Presented at the Forty-second Annual Meeting of The Society of Thoracic Surgeons, Chicago, IL, Jan 30Feb 1, 2006.
BACKGROUND: Whether a complete Cox-maze procedure is needed to ablate permanent atrial fibrillation in patients undergoing concomitant cardiac surgery is unknown. Our objective was to assess the effectiveness of different lesion sets in such patients.

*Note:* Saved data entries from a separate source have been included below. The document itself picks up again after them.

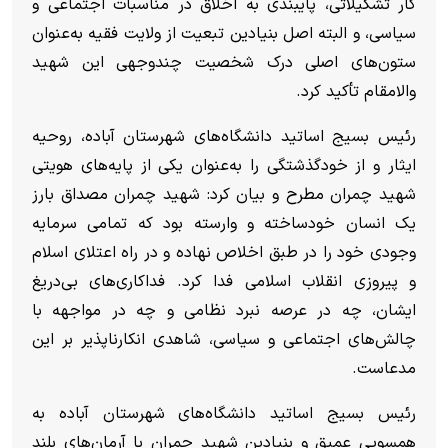
کار تشکیلاتی، پایبندی به اخلاق در مناسبات اجتماعی و
سیاسی، و البته اصل بنیادین تبعیت از ولایت فقیه به‌عنوان
ستون‌های اصلی درک شخصیت چندوجهی این شهید
والامقام تأکید کرد.
رئیس بسیج اساتید دانشگاه‌های شهرستان آباده، روحیه
ایثار و از خودگذشتگی را به‌عنوان یکی از پایه‌های هویتی
شهید چمران مطرح و بیان کرد: شهید چمران مصداق بارز
یک انسان خودساخته و وارسته بود که تمامی سرمایه
وجودی خود را در طبق اخلاص نهاده و در راه اعتلای اسلام
و پیروزی انقلاب اسلامی فدا کرد. فداکاری‌های بی‌دریغ
ایشان، چه در عرصه نبرد نظامی و چه در مواجهه با
چالش‌های اجتماعی و سیاسی، شاهدی انکارناپذیر بر این
مدعاست.
رئیس بسیج اساتید دانشگاه‌های شهرستان آباده به
همسویی عمیق و بنیادین شهید چمران با آرمان‌های بلند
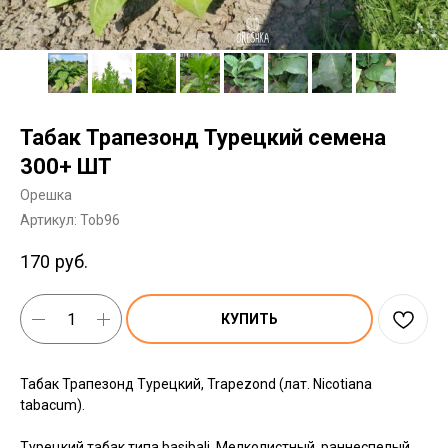
Табак Трапезонд Турецкий семена
300+ ШТ
Орешка
Артикул:
Tob96
170
руб.
КУПИТЬ
Табак Трапезонд Турецкий, Trapezond (лат. Nicotiana
tabacum).
Турецкий табак типа basibali. Мелколистный, раннеспелый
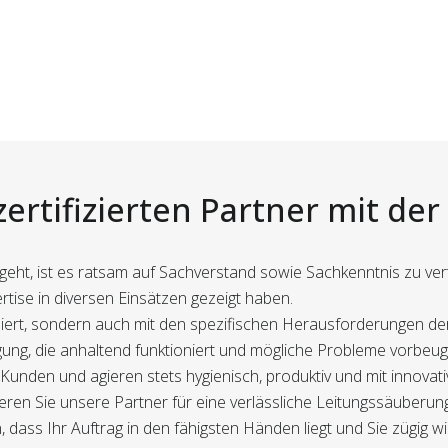
zertifizierten Partner mit de
geht, ist es ratsam auf Sachverstand sowie Sachkenntnis zu vertra
rtise in diversen Einsätzen gezeigt haben.
ifiziert, sondern auch mit den spezifischen Herausforderungen 
gung, die anhaltend funktioniert und mögliche Probleme vorbeug
 Kunden und agieren stets hygienisch, produktiv und mit innovat
ren Sie unsere Partner für eine verlässliche Leitungssäuberung
, dass Ihr Auftrag in den fähigsten Händen liegt und Sie zügig 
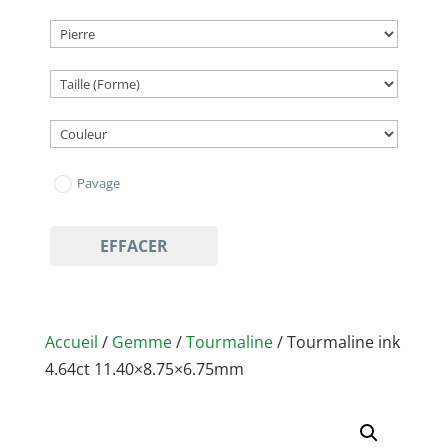
Pavage
EFFACER
Accueil
/
Gemme
/
Tourmaline
/ Tourmaline ink
4.64ct 11.40×8.75×6.75mm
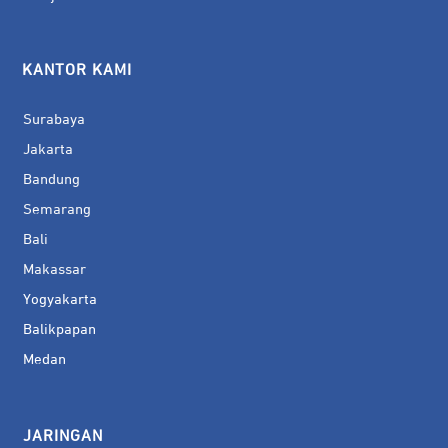
KANTOR KAMI
Surabaya
Jakarta
Bandung
Semarang
Bali
Makassar
Yogyakarta
Balikpapan
Medan
JARINGAN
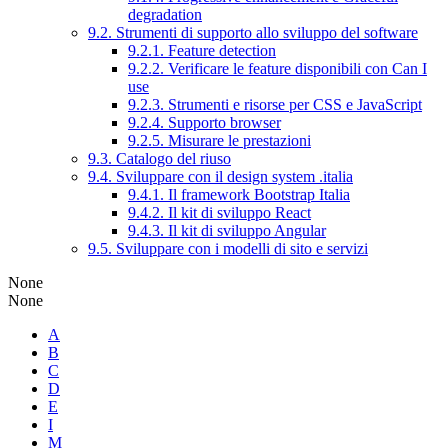
degradation
9.2. Strumenti di supporto allo sviluppo del software
9.2.1. Feature detection
9.2.2. Verificare le feature disponibili con Can I
use
9.2.3. Strumenti e risorse per CSS e JavaScript
9.2.4. Supporto browser
9.2.5. Misurare le prestazioni
9.3. Catalogo del riuso
9.4. Sviluppare con il design system .italia
9.4.1. Il framework Bootstrap Italia
9.4.2. Il kit di sviluppo React
9.4.3. Il kit di sviluppo Angular
9.5. Sviluppare con i modelli di sito e servizi
None
None
A
B
C
D
E
I
M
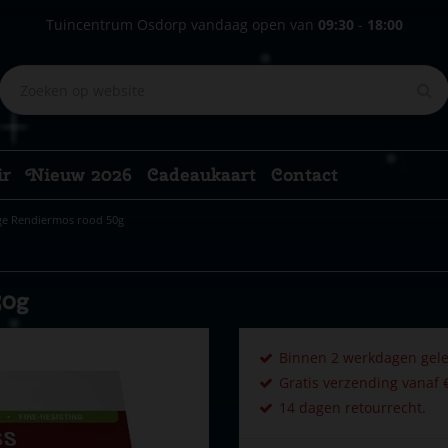
Tuincentrum Osdorp vandaag open van
09:30
-
18:00
ir
Nieuw 2026
Cadeaukaart
Contact
age Rendiermos rood 50g
50g
Binnen 2 werkdagen gele
Gratis verzending vanaf €
14 dagen retourrecht.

METHODS: From November 1991 to January 2004, 575 patients underwent surgical treatment of permanent atrial fibrillation (duration > 6 months); mitral valve disease was the primary indication for surgery in 74%. Procedures included pulmonary vein isolation alone (n = 68, 12%), pulmonary vein isolation with left atrial connecting lesions (n = 265, 46%), and Cox-maze (n = 242, 42%). Rhythm documented on 5,120 postoperative electrocardiograms was used to estimate time-related prevalence of, and risk factors for, atrial fibrillation.
RESULTS: Prevalence of postoperative atrial fibrillation peaked at 46% two weeks after operation, declining to 24% at one year. Patient-related risk factors for increased prevalence included older age (p < 0.0001), larger left atrium (p < 0.0001), and longer duration of preoperative atrial fibrillation (p = 0.0008). The Cox-maze procedure and lesion sets resembling it created with alternative energy sources had a similarly low prevalence of late postoperative atrial fibrillation; in contrast, pulmonary vein isolation and lesion sets that did not include a lesion to the mitral anulus were less effective.
CONCLUSIONS: This study suggests that in cardiac surgical patients with permanent atrial fibrillation the left atrial lesion set should include wide pulmonary vein isolation, at least one connection between right and left pulmonary veins, and a connection to the mitral anulus. Availability of alternative energy sources to create lesions sets has virtually eliminated the need for the cut-and-sew Cox-maze procedure.